Your copy of the listing must be exact and must hold no images.

**Data provided**:
%%
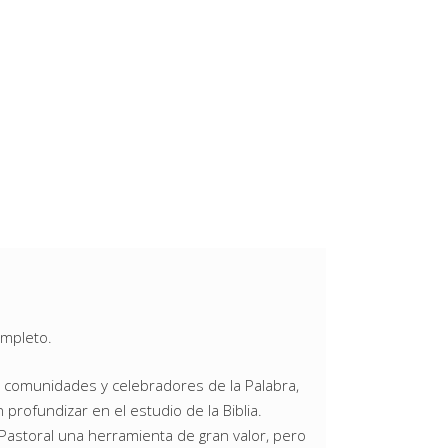
ompleto.
 comunidades y celebradores de la Palabra,
profundizar en el estudio de la Biblia.
 Pastoral una herramienta de gran valor, pero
%%
**Answer space**:
ompleto.
 comunidades y celebradores de la Palabra,
profundizar en el estudio de la Biblia.
 Pastoral una herramienta de gran valor, pero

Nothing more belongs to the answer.